Covering college sports in the offseason tends to turn into an exercise in creative frustration. When there’s nothing going on in the real world – on the field or court, where real people engage in real interscholastic competition – we like to talk about conceptual or speculative things, things grounded in analytical thought or reaction. We’re opening up our window of our collective offseason stream of consciousness with a new little feature called “offseason musings.” Original, right? You probably don’t need further explanation, but the crux of the idea is for yours truly to relay a random Northwestern-related thought, question or conversation tidbit in extended form.

Any particularly compelling NU-sports related subject is fair game here, and want to hear from you, too: if you have anything you’d like addressed, feel free to tip us on Twitter (@Insidenu) or head on over to the contact page and shoot us (or your writer of choice) an email. This is a purely fun and spontaneous endeavor, and the topics could get wacky from time to time, but hey, what else is year-round Northwestern sports coverage if not diffusely entertaining? Consider this an official invitation into our offseason thought box.


Almost everyone agrees the Big Ten was the best basketball conference in the country last season, littered with some of the nation’s very best players throughout its variously qualified teams. The Big Ten was just as good on a macro team-level – eight of its 12 teams finished in the top 40 of Ken Pomeroy’s efficiency ratings, seven of which received NCAA Tournament bids – as it was individually. Trey Burke won every national player of the year award of note, DeShaun Thomas offered the rare blend of high-usage, high-efficiency scoring, Cody Zeller was a national player of the year candidate veiled by the immense star-turn of teammate Victor Oladipo, and on, and on and, you get the point.

The ugly counterpoint, a byproduct of college hoops’ diffuse one-and-done era, is that many of the stars that lit up the Big Ten last season will move on to the next level this offseason and leave behind a less glamorous crop of potential stars.

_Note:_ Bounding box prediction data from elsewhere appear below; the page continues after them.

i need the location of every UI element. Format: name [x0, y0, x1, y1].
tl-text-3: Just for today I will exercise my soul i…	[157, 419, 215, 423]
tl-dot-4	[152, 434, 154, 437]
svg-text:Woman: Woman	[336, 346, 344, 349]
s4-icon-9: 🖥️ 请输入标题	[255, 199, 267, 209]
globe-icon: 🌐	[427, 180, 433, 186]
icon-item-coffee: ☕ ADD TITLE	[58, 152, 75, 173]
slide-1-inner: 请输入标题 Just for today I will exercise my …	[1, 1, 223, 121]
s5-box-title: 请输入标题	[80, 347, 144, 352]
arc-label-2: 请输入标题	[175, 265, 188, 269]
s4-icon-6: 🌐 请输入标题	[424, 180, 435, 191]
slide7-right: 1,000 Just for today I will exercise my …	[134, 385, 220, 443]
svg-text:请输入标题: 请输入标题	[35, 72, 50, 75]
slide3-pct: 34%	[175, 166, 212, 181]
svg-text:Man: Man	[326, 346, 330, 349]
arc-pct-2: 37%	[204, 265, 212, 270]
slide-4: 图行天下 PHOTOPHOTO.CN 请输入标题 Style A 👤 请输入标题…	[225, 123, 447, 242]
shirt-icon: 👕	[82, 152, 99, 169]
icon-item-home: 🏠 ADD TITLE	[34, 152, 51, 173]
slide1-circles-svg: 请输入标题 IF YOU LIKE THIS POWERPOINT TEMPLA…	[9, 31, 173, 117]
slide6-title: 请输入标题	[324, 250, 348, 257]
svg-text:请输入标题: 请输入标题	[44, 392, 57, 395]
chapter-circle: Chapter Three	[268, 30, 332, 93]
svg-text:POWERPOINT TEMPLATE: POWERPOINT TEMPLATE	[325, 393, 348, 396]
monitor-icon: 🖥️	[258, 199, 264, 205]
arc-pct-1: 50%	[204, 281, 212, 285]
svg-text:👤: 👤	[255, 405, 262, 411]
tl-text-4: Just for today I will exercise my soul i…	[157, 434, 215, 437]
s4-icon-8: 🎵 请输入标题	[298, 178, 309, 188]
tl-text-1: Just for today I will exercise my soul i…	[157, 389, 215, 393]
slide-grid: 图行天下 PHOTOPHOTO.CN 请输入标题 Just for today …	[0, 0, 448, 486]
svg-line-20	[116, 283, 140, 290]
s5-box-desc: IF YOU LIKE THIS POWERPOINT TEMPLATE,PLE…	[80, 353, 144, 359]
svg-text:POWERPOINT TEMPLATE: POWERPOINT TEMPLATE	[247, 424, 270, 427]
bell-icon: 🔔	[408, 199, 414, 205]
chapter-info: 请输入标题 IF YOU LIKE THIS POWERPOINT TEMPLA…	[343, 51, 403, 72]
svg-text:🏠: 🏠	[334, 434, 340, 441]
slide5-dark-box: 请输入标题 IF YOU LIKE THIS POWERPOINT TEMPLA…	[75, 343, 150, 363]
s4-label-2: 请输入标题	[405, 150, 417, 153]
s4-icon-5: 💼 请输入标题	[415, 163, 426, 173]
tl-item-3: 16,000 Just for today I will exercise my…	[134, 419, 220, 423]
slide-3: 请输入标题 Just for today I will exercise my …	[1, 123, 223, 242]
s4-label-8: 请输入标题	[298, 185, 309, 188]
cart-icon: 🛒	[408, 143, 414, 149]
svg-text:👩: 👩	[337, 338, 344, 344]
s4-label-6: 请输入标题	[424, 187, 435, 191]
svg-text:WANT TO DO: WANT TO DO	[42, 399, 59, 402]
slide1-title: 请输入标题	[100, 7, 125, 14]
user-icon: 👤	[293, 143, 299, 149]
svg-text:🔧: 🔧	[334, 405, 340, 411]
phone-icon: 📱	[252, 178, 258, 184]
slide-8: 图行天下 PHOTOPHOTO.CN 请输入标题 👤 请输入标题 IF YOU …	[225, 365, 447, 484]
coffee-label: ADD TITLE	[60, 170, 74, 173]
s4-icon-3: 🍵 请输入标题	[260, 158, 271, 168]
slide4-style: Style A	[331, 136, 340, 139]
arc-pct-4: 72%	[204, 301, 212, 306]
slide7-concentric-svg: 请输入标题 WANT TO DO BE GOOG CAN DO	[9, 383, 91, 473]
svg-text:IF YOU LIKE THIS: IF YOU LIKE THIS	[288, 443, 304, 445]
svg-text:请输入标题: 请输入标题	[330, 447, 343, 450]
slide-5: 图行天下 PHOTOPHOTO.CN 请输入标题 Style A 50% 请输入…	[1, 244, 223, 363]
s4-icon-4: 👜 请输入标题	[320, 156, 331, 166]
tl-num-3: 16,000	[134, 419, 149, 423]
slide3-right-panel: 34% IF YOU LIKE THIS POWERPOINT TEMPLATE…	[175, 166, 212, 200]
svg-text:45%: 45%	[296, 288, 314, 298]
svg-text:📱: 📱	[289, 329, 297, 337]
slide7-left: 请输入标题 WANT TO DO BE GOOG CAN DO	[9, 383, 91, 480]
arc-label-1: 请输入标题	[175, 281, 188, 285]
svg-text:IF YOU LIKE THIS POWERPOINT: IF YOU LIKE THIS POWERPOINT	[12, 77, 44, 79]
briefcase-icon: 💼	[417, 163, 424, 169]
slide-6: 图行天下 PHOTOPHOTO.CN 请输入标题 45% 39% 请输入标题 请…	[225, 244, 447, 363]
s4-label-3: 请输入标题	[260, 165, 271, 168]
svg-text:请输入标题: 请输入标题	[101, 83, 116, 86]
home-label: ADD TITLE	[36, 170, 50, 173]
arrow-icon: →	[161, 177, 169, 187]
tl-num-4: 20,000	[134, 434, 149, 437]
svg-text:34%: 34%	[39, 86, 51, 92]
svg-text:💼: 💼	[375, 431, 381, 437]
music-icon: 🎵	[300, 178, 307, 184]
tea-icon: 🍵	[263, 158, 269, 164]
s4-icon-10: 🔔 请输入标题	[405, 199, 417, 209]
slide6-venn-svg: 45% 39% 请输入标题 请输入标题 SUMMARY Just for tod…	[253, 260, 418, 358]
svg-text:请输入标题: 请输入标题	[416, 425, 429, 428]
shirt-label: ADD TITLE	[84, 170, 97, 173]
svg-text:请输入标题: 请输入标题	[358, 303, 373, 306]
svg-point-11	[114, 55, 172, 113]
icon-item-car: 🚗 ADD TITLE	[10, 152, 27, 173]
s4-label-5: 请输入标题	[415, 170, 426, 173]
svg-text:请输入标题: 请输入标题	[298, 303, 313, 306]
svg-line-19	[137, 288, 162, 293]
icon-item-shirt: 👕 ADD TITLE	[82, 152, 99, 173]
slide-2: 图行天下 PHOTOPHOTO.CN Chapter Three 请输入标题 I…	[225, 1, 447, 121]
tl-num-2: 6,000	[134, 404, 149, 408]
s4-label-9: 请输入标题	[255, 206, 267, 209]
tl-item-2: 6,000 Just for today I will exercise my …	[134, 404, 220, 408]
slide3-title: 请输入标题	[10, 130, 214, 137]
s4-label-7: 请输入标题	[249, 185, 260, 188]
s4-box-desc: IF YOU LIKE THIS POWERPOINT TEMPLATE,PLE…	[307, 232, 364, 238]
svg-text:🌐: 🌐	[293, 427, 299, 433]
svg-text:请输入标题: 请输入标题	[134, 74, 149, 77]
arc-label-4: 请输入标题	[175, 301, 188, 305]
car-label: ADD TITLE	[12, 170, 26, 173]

Mitch McGary and Glenn Robinson III will be back, and Michigan State returns looking like a bona fide national title contender with major breakout candidate Gary Harris running the point, but the starpower, on balance, is of the merely blasé variety – it has nothing on last season’s group. I’m saying this in May, so my assessment is subject to offseason fluctuation, but even the most optimistic valuation of returning singular talent can’t deny, the group of individual players returning doesn’t hold a candle to 2012-13’s NBA-inclined batch. They just don’t measure up.

This dynamic presents an inviting opportunity for Northwestern’s Drew Crawford. There is a chance (re: this is not a prediction) that the Wildcats’ fifth-year senior could lead the conference in scoring. Astonished? Taken aback? You shouldn’t be. Have a look at the list of last season’s leading scorers and you’ll notice something rather quickly. The top four points-per-game-getters (in order: Thomas, Burke, Brandon Paul and Zeller) have moved on, which leaves – wait for it – Penn State’s D.J. Newbill and Jermaine Marshall as the leading returning scorers in the Big Ten.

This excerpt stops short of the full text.